Ich habe darauf im Rat gesagt:

„Die Standesinitiative Genf liegt mir besonders am Herzen – als Ständerätin, als Heilpädagogin, als Frau. Es liegt mir am Herzen, dass hier im Bundeshaus die vielen Stimmen von Expertinnen, von Jüdinnen und Juden, von Palästinenserinnen und Palästinensern in der Schweiz, in Israel und weltweit vertreten sind. Stimmen, die sich für das Selbstbestimmungsrecht des palästinensischen Volkes und für einen gerechten und dauerhaften Frieden für Israel und Palästina engagieren.

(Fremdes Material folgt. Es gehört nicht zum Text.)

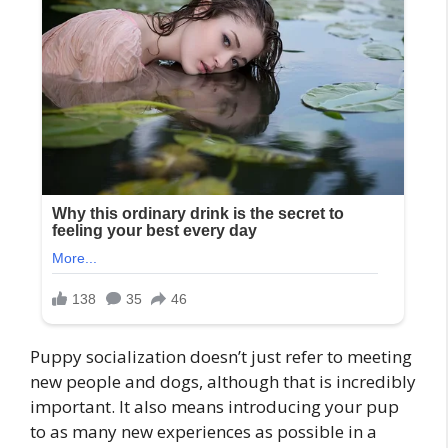
Puppy socialization doesn’t just refer to meeting
new people and dogs, although that is incredibly
important. It also means introducing your pup
to as many new experiences as possible in a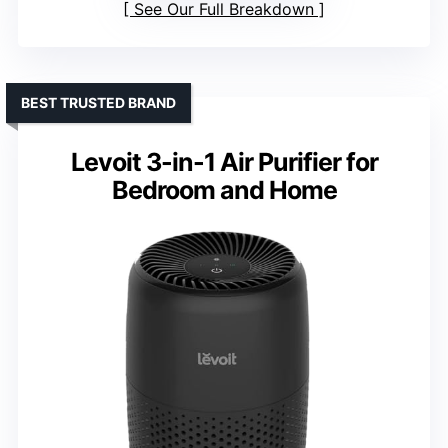
See Our Full Breakdown
BEST TRUSTED BRAND
Levoit 3-in-1 Air Purifier for
Bedroom and Home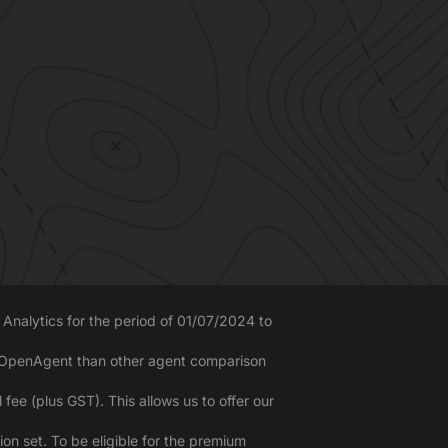
Analytics for the period of 01/07/2024 to
o OpenAgent than other agent comparison
ee (plus GST). This allows us to offer our
n set. To be eligible for the premium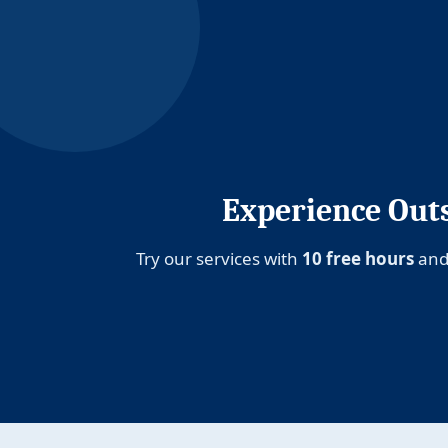
Experience Outs
Try our services with
10 free hours
and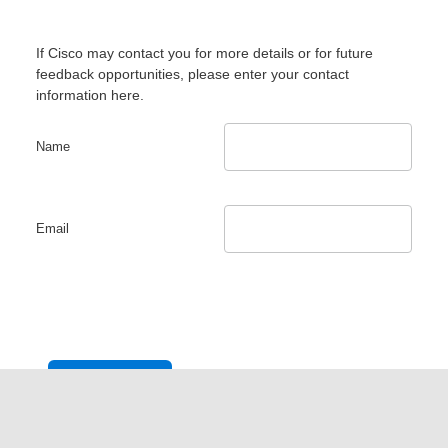
If Cisco may contact you for more details or for future
feedback opportunities, please enter your contact
information here.
Name
Email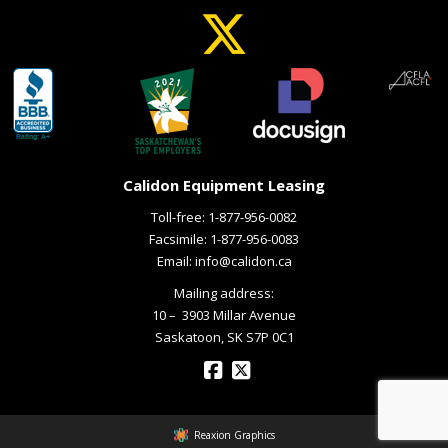
Calidon Equipment Leasing
Toll-free:
1-877-956-0082
Facsimile: 1-877-956-0083
Email:
info@calidon.ca
Mailing address:
10 – ­ 3903 Millar Avenue
Saskatoon, SK S7P 0C1
Reaxion Graphics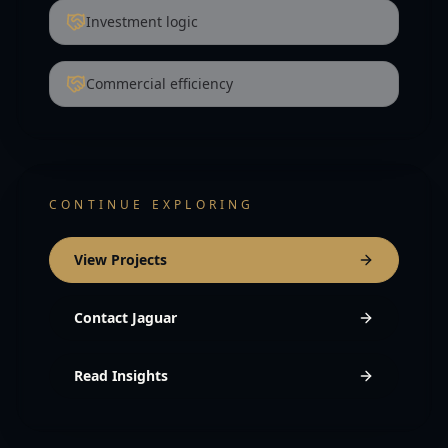
Investment logic
Commercial efficiency
CONTINUE EXPLORING
View Projects
Contact Jaguar
Read Insights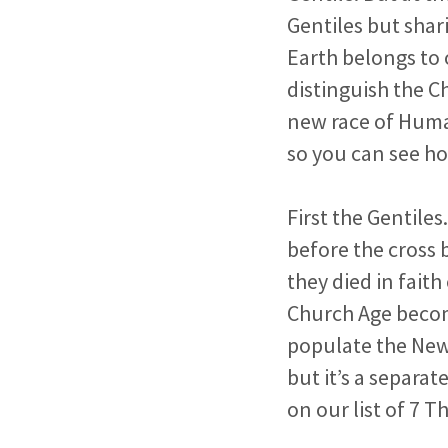
Gentiles but shar
Earth belongs to 
distinguish the C
new race of Human
so you can see ho
First the Gentiles
before the cross 
they died in fait
Church Age becom
populate the New
but it’s a separat
on our list of 7 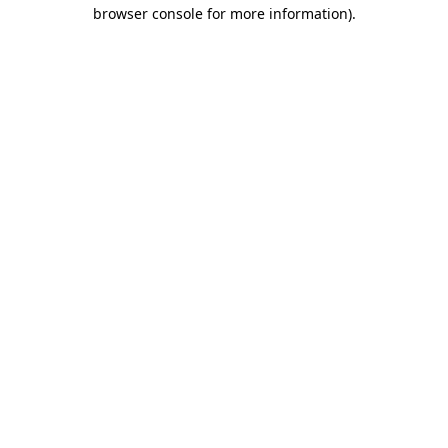
browser console for more information).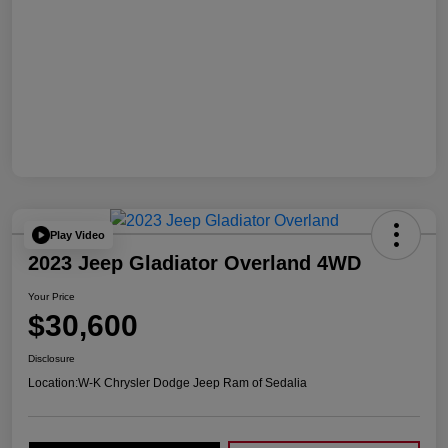
Play Video
2023 Jeep Gladiator Overland 4WD
Your Price
$30,600
Disclosure
Location:
W-K Chrysler Dodge Jeep Ram of Sedalia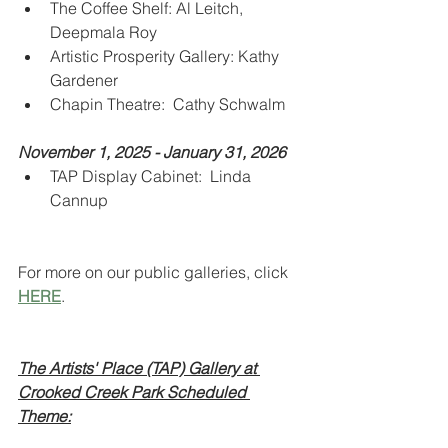
The Coffee Shelf: Al Leitch, 
Deepmala Roy
Artistic Prosperity Gallery: Kathy 
Gardener
Chapin Theatre:  Cathy Schwalm
November 1, 2025 - January 31, 2026
TAP Display Cabinet:  Linda 
Cannup
For more on our public galleries, click 
HERE
.
The Artists' Place (TAP) Gallery at 
Crooked Creek Park Scheduled 
Theme: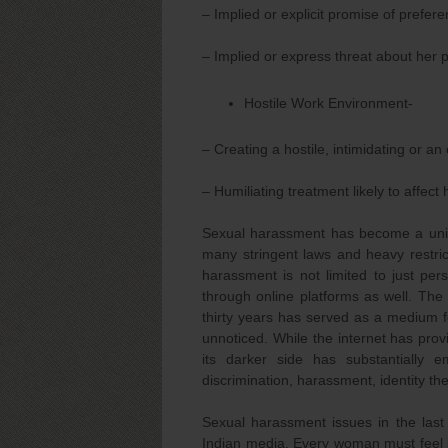
– Implied or explicit promise of prefer
– Implied or express threat about her 
Hostile Work Environment-
– Creating a hostile, intimidating or a
– Humiliating treatment likely to affect 
Sexual harassment has become a unive
many stringent laws and heavy restrict
harassment is not limited to just per
through online platforms as well. The 
thirty years has served as a medium fo
unnoticed. While the internet has prov
its darker side has substantially 
discrimination, harassment, identity the
Sexual harassment issues in the last
Indian media. Every woman must feel s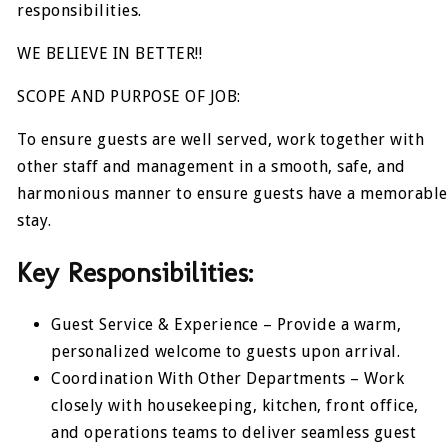
responsibilities.
WE BELIEVE IN BETTER!!
SCOPE AND PURPOSE OF JOB:
To ensure guests are well served, work together with
other staff and management in a smooth, safe, and
harmonious manner to ensure guests have a memorable
stay.
Key Responsibilities:
Guest Service & Experience – Provide a warm,
personalized welcome to guests upon arrival.
Coordination With Other Departments – Work
closely with housekeeping, kitchen, front office,
and operations teams to deliver seamless guest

Nur so kann ich mir am Abend im Spiegel die Frage stellen, ob ich für das Völkerrecht und die Menschenrechte meine Arbeit richtig gemacht habe – und sie mit Ja beantworten.“


Palästinas Anerkennung ist für unser Land richtig und logisch, nicht nur wegen unserer bündnisfreien Aussenpolitik. Die Schweiz hat seit langem Beziehungen zur palästinensischen Autonomiebehörde (PA), die Palästina bei der UNO vertritt. Trotz Schwächen ist die PA heute mehr denn je der Partner, den wir unterstützen müssen. Sie gegenüber der Hamas zu stärken, gibt der Bevölkerung eine Perspektive.


Die Schweiz hat immer die Zweistaatenlösung unterstützt. Wir haben Israel anerkannt, also sollten wir endlich auch Palästina anerkennen.


Ja, die Aussenpolitik liegt in der Zuständigkeit des Bundesrats. Aber das Parlament hat gemäss Artikel 166 der Verfassung die Pflicht, an der Gestaltung der Aussenpolitik mitzuwirken. Deshalb habe ich im Rat gefordert, dass die Schweiz Palästina nicht nur formell, sondern offiziell anerkennt.


Besonders bewegt hat mich die Botschaft des Jüdischen Forums Schweiz, die wir am selben Tag erhielten:

„Als jüdische Menschen in der Schweiz liegt uns Israel und seine Zukunft sehr am Herzen. Gerade deswegen unterstützen wir die Bestrebungen zur Anerkennung Palästinas durch die Schweiz und andere europäische Staaten. Eine offizielle Anerkennung Palästinas durch die Schweiz wäre ein dringend nötiger Impuls zur Stärkung der moderaten, lösungsorientierten Kräfte auf beiden Seiten. Sie wäre auch ein klares Signal gegen extremistische Akteure – gegen die Terrororganisation Hamas ebenso wie gegen rechtsradikale Siedlergruppen.“

 

Verantwortung übernehmen

Ich bin immer noch erschüttert vom Terrorangriff des 7. Oktober 2023, vom Schicksal der israelischen Geiseln und von den unzähligen Opfern des Krieges. Doch gerade das darf uns nicht vom Handeln abhalten.


Wir waren eines der ersten Länder, die den Kosovo anerkannten. Wenn wir es ernst meinen mit unserer Verfassung und mit unseren guten Diensten, dann müssen wir zwei Konfliktparteien auch auf gleicher Augenhöhe behandeln. Das geht nur, wenn wir Palästina endlich als vollwertigen Staat anerkennen – so wie es die meisten unserer Partner in der EU und UNO längst tun.


Alles andere bleibt ein Lippenbekenntnis. Was wir brauchen, ist ein Lebensbekenntnis – zur Verteidigung des Völkerrechts und zu einem gerechten und dauerhaften Frieden.